In this approach, we will take the last two elements of the array. Set the lesser one as ‘MIN’ and the greater one as ‘MAX’. Now each element should be lesser than ‘MIN’ and greater than ‘MAX’. We will keep updating ‘MAX’ and ‘MIN’ accordingly.

The steps are as follows:

Declare two-variable ‘MIN’ and ‘MAX’ of type integer.
If ‘ARR[N - 1]’ is greater than ‘ARR[N - 2]’, then update ‘MAX’ as ‘ARR[N - 1]’ and ‘MIN’ as ‘ARR[ N - 2]’.
Else if ‘ARR[N - 2]’ is greater than ‘ARR[N - 1]’, then update ‘MAX’ as ‘ARR[N - 2]’ and ‘MIN’ as ‘ARR[ N - 1]’.

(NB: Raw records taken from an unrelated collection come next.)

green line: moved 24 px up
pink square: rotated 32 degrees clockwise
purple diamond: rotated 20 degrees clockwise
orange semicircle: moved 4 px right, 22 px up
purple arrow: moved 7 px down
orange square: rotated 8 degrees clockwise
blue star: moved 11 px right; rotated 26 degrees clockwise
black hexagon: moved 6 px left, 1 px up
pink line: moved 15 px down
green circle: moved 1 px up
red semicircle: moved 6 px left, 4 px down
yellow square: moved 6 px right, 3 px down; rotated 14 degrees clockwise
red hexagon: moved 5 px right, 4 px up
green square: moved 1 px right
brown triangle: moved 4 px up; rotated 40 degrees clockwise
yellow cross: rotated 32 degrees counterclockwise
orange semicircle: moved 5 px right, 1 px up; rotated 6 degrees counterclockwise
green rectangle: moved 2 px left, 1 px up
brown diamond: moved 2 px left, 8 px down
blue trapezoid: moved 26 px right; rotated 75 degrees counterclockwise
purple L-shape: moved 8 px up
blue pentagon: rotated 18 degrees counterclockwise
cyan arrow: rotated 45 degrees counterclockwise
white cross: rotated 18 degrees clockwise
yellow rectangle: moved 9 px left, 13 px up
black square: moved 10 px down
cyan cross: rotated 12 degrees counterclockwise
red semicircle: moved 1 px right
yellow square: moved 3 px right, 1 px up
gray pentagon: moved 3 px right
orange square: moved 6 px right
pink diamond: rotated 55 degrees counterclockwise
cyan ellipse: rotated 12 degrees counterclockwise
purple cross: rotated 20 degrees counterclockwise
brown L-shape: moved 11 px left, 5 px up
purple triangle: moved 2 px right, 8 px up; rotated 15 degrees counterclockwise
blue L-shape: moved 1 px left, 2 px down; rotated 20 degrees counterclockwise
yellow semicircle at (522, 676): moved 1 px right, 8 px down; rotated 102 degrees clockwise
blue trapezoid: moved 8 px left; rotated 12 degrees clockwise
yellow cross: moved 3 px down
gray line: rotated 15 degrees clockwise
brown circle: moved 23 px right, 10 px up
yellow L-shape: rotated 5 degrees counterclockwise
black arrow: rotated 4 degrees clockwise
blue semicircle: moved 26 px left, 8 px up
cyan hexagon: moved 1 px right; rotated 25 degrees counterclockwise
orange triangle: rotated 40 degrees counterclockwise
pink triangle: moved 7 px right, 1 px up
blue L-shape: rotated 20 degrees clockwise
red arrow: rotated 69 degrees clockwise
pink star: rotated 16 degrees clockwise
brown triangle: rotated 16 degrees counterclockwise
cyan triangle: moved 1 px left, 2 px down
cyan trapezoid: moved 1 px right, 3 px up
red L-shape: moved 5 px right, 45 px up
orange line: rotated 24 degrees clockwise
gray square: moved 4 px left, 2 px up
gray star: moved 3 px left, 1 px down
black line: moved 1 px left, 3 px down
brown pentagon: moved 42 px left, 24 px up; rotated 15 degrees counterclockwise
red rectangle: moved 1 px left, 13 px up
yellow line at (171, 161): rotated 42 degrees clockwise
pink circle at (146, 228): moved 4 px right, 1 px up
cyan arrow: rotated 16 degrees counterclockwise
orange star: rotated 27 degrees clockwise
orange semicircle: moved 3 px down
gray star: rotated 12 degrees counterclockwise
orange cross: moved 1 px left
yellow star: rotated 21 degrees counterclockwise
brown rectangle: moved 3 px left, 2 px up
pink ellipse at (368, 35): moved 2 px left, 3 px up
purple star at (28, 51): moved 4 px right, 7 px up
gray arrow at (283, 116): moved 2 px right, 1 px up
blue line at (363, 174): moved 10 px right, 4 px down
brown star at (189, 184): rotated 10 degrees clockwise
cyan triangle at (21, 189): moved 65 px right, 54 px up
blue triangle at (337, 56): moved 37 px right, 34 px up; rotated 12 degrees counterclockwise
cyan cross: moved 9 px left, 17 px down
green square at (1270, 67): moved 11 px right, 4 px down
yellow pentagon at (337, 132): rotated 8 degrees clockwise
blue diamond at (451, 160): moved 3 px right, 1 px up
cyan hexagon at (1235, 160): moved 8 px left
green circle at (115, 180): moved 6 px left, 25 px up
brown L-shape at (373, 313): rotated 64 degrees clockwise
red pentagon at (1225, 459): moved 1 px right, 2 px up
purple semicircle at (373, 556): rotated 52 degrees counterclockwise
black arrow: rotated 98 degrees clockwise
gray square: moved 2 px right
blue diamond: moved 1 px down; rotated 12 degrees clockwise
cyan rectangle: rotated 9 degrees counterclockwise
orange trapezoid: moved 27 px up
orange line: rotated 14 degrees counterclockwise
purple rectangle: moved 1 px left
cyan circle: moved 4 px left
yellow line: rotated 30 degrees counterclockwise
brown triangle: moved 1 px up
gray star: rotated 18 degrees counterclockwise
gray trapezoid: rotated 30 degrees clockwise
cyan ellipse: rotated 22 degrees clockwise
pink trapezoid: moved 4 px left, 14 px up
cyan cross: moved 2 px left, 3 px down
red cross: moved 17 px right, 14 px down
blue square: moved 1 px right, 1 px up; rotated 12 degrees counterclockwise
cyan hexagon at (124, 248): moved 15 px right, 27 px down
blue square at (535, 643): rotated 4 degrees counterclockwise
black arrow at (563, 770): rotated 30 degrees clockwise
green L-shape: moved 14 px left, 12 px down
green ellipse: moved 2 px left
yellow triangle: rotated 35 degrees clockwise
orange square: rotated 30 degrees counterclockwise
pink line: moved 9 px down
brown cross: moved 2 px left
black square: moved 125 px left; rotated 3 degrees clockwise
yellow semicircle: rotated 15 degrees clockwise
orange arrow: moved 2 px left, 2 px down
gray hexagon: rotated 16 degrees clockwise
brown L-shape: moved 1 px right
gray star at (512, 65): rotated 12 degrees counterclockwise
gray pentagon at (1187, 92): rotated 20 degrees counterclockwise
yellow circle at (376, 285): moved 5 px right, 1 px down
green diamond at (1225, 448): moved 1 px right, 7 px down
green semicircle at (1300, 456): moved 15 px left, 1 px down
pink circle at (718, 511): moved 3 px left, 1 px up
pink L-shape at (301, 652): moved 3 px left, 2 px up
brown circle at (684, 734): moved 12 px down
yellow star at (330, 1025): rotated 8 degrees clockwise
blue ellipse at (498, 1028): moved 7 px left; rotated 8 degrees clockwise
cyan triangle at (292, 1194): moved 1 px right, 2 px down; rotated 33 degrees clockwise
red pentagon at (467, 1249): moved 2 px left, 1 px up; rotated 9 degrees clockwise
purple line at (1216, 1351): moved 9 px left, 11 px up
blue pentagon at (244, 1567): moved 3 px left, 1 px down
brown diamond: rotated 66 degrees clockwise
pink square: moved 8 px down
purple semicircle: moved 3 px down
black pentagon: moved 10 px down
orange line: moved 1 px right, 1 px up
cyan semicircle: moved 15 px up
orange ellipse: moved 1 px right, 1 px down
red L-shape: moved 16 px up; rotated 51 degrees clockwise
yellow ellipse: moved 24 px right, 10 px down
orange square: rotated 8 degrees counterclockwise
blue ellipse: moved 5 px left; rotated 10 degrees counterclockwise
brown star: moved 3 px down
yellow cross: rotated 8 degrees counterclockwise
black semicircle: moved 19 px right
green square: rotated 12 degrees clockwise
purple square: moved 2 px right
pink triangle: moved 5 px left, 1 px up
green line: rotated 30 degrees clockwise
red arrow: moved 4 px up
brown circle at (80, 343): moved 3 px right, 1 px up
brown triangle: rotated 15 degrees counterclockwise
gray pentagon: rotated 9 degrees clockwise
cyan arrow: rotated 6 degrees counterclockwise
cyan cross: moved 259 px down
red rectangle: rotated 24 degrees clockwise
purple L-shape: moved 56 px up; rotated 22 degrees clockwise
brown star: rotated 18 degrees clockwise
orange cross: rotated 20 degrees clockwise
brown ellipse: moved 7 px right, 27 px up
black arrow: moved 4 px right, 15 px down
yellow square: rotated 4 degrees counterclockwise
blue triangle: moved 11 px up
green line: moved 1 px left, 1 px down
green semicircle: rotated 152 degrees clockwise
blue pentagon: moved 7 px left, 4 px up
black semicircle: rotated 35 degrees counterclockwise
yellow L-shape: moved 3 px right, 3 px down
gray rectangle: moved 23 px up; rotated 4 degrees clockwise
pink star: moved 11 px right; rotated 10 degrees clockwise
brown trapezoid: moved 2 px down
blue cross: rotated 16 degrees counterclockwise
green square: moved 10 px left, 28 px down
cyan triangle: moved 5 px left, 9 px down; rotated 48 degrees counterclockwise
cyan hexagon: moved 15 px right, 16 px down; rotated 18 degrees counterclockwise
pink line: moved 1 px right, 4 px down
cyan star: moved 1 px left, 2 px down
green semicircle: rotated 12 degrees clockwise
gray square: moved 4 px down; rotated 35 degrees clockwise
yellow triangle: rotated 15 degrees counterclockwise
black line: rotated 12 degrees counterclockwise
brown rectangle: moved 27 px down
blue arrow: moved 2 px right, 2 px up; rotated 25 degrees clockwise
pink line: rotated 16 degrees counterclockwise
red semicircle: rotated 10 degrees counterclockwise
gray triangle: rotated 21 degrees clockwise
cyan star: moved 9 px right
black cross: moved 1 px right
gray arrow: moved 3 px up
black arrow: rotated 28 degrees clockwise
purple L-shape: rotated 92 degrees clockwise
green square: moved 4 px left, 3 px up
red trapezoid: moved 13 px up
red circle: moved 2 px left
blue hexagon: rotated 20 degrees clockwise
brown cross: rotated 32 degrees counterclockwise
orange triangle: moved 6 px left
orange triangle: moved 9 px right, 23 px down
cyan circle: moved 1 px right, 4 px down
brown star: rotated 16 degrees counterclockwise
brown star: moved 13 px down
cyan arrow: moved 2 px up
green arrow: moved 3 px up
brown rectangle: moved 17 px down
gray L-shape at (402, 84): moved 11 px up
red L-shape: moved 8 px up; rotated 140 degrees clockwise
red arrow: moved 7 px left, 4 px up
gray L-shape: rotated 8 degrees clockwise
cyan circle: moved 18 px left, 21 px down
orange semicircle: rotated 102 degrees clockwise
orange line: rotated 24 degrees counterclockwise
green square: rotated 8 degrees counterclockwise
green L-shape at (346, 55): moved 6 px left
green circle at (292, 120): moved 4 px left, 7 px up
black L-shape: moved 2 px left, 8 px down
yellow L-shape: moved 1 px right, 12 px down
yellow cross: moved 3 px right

Iterate in ‘ARR’ in reverse from ‘N’ - 3 to 0. (say, the iterator be ‘i’ ).
1. If ‘ARR[i] is less than ‘MIN’, then update ‘MIN’ as ‘ARR[i]’.
2. Else if ‘ARR[i]’ is greater than ‘MAX’, then update ‘MAX’ as ‘ARR[i]
3. Else return false..’
Return true.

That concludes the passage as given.